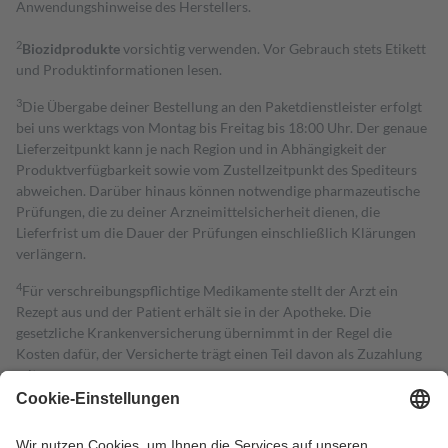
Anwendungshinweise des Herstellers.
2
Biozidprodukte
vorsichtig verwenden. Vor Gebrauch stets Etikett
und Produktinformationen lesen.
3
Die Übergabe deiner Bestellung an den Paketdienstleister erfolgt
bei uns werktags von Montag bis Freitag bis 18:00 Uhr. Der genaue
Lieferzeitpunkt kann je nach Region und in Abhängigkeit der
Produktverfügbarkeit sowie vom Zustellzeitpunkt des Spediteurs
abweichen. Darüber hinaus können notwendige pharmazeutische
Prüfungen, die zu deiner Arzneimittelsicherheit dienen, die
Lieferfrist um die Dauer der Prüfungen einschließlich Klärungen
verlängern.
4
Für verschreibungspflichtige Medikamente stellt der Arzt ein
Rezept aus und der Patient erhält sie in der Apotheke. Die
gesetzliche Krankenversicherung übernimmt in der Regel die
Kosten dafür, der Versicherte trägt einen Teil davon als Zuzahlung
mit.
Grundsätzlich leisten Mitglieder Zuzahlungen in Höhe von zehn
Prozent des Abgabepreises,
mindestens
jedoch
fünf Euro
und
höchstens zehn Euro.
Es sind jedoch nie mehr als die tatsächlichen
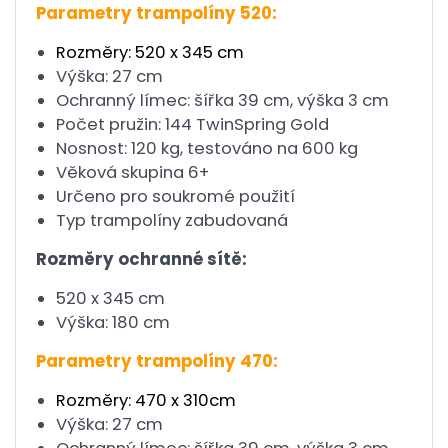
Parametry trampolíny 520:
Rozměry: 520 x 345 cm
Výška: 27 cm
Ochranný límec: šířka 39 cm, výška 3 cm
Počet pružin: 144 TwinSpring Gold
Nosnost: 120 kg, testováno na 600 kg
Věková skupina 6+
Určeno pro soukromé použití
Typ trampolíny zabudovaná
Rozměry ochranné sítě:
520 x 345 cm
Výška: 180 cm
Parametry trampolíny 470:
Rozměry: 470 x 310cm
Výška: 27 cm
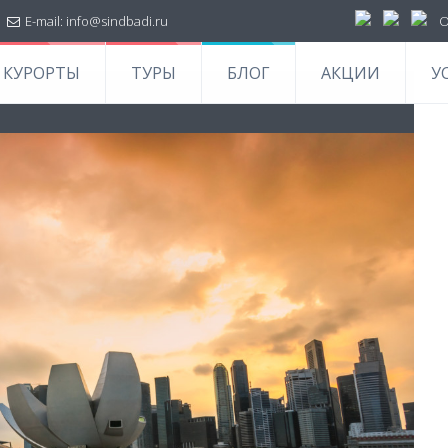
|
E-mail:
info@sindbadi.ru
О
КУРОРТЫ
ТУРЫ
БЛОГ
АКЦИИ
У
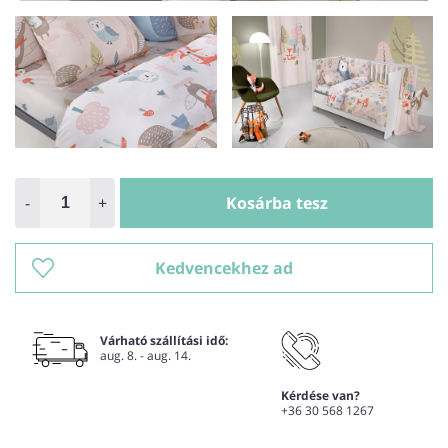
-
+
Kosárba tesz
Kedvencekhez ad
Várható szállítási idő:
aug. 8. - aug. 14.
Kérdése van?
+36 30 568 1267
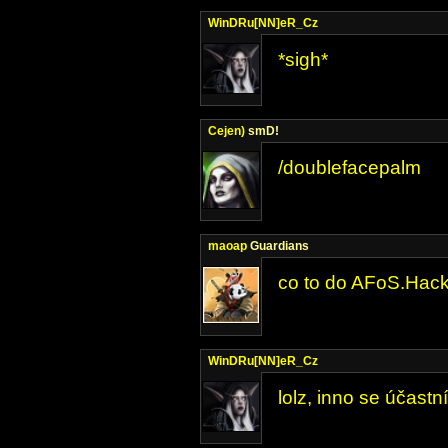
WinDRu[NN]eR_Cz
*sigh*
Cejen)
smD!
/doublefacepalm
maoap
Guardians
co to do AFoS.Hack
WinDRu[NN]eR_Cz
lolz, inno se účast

___

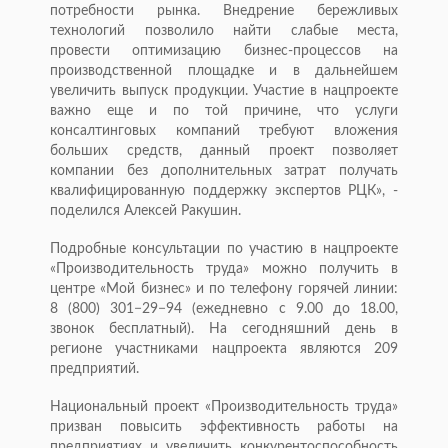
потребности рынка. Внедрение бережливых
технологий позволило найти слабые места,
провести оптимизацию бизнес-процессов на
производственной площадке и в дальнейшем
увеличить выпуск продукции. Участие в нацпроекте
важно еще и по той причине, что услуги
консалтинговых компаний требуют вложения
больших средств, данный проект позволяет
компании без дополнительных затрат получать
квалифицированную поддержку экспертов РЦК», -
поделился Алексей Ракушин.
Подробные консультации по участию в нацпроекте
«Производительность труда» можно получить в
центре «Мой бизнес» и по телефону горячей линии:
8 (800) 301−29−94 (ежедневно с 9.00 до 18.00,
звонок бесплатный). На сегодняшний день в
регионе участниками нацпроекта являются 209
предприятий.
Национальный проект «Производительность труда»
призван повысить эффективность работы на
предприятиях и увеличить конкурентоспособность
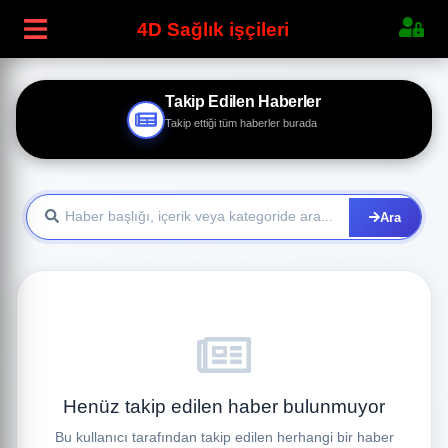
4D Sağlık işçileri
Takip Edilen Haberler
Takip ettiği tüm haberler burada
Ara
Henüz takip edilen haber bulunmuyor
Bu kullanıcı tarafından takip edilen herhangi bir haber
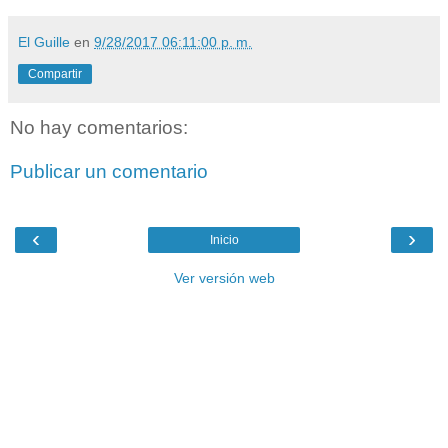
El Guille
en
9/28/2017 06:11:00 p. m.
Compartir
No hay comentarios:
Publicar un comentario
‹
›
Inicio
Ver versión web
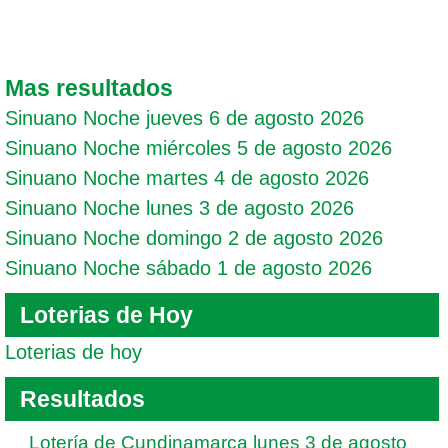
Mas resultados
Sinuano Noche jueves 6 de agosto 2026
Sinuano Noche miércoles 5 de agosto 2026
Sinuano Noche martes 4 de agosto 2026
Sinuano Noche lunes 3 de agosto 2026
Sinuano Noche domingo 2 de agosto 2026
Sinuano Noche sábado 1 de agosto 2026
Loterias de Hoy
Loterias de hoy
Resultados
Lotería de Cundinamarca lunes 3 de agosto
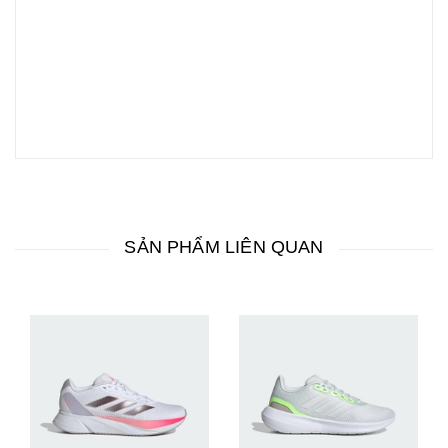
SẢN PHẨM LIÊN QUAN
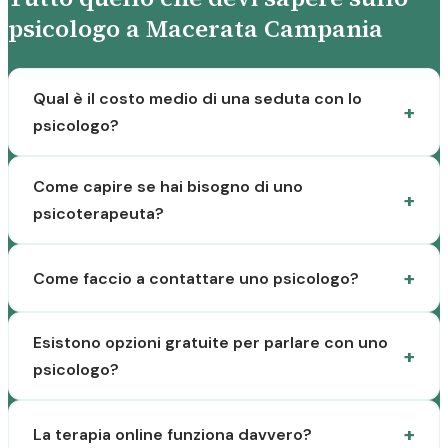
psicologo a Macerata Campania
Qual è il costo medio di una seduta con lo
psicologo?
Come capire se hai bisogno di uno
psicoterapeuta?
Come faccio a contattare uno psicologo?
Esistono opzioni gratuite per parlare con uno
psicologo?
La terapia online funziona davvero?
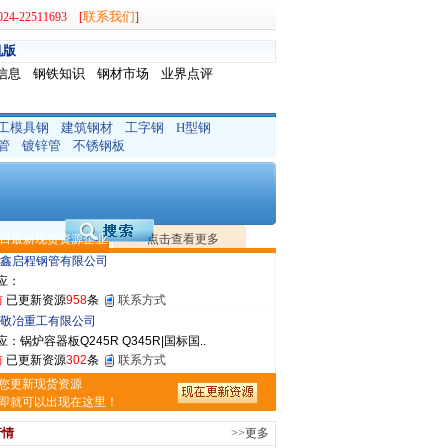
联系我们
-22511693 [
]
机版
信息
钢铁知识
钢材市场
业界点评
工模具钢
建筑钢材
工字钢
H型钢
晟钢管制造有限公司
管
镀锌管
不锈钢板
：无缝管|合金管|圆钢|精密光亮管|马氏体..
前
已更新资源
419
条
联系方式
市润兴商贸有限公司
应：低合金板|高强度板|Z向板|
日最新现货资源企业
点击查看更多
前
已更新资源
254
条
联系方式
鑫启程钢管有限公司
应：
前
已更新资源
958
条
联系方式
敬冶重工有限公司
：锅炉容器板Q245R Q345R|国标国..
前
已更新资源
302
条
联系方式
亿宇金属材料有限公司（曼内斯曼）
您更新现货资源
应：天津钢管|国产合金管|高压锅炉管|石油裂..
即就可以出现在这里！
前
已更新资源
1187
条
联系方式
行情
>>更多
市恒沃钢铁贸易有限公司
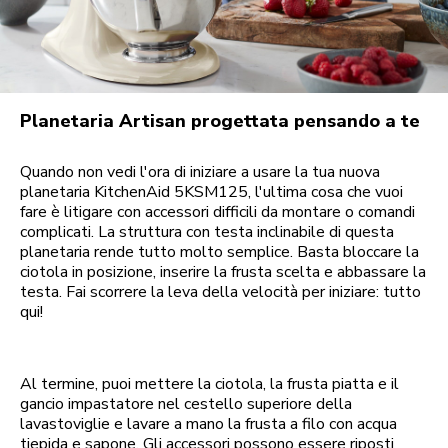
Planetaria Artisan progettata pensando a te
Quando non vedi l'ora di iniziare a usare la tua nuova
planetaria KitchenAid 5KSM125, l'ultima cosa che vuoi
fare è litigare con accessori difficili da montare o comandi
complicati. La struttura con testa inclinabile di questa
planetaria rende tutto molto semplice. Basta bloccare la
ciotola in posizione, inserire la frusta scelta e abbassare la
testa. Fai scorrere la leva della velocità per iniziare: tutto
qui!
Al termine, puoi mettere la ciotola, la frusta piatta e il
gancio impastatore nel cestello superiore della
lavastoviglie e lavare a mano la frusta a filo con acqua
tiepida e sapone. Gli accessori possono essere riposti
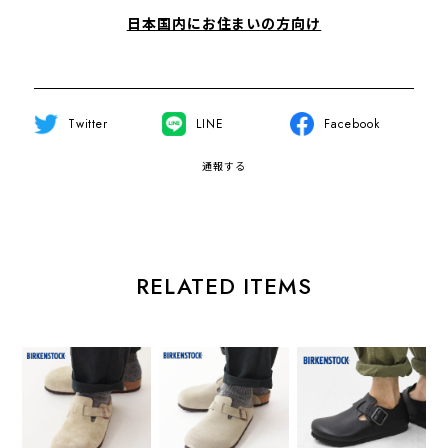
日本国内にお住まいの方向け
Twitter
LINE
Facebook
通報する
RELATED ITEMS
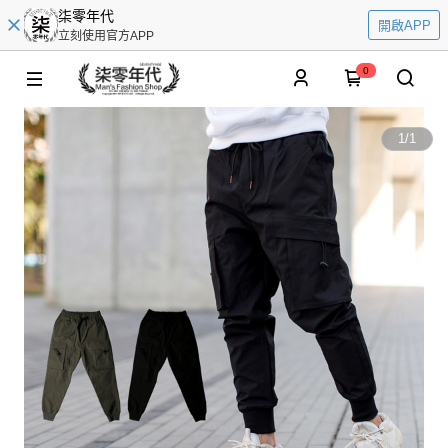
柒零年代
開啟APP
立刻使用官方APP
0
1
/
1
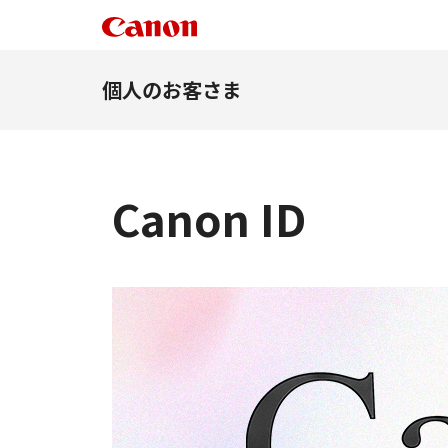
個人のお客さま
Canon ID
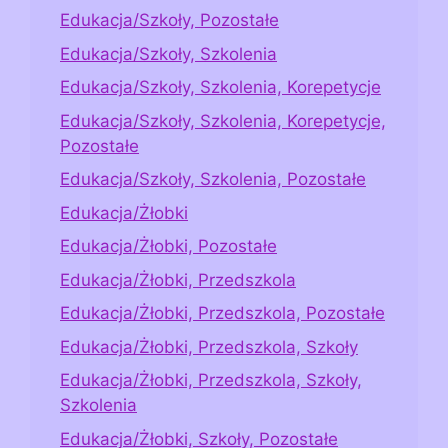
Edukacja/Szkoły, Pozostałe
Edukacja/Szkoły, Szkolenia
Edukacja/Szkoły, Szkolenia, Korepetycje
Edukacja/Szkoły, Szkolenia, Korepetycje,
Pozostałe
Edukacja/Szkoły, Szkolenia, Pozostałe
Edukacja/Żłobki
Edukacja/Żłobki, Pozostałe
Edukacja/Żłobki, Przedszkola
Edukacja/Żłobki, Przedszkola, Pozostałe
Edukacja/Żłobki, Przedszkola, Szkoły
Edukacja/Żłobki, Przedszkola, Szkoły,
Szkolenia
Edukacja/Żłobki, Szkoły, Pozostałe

___

▸ EXERCISE INSTRUCTIONS
Show a copy of each line from the data that includes the word "iniziare".

▸ WRITTEN SOLUTION
Quando non vedi l'ora di iniziare a usare la tua nuova
testa. Fai scorrere la leva della velocità per iniziare: tutto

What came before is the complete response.